En 2007, l'entreprise comptait 55 000 employés dont 17 000 au Québec, pour un chiffre d'affaires de 17,7 milliards de dollars. BCE investissait pour 1,4 milliard de dollars et employait 426 ingénieurs, ce qui en faisait le 10e plus grand employeur d'ingénieurs au Québec

En 2007, les services professionnels de Bell Solution d'affaire sont intégrés à l'intérieur de Bell le reste est vendu.

En 2008, BCE déménage son siège social au 1, Carrefour Alexander-Graham-Bell. île des sœurs. Le Campus Bell est certifier LEED.8 BCE annonce q'elle serait vendu à Teachers. George Cope arrive au pouvoir et lance un plan d'exécution de 100 jours. L'offre d'achat par Teachers est retirée.

Le 2 mars 2009, Bell achète la chaîne de magasins La Source.
Le 22 juin 2009, BCE participe à l'achat du Canadien de Montréal à la hauteur de 18%.

En 2010, BCE devient l'unique propriétaire de CTV.
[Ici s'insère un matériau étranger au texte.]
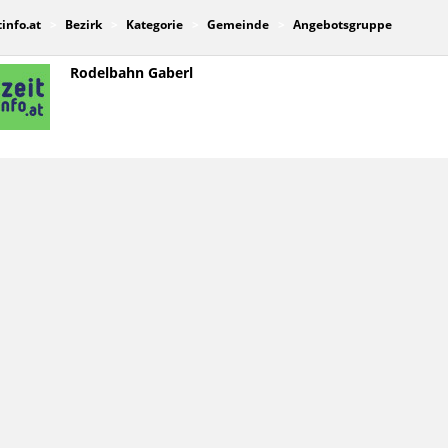
tinfo.at
Bezirk
Kategorie
Gemeinde
Angebotsgruppe
Rodelbahn Gaberl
En 2011, implantation de la fibre optique FTTH et IPTV dans la ville de Québec.
Le 9 décembre 2011, Bell Canada et Rogers achètent les Maple Leaf Sports & Entertainement (MLSE), le consortium sportif qui détient notamment les Maple Leafs de Toronto (LNH), les Raptors de Toronto (NBA), le Toronto FC (soccer) et le Air Canada Centre. Les deux compagnies, Bell et Rogers, investissent plus de 533 millions chacune11.

Le 16 mars 2012, Astral a annoncé la vente de l’entreprise à BCE, une transaction d’environ 3,38 milliar ds $.
Le 18 octobre 2012, La demande a été refusée par le CRTC. Un mois plus tard une nouvelle demande est déposé par Bell.

Le 27 juin 2013, Le CRTC autorise la vente à BCE mais sous certaine condition.

En juillet 2014, BCE annonce l'acquisition des participations dans Bell Aliant qu'il ne détenait pas, soit 47 % des parts de l'entreprise, pour 3,95 milliards de dollars canadiens.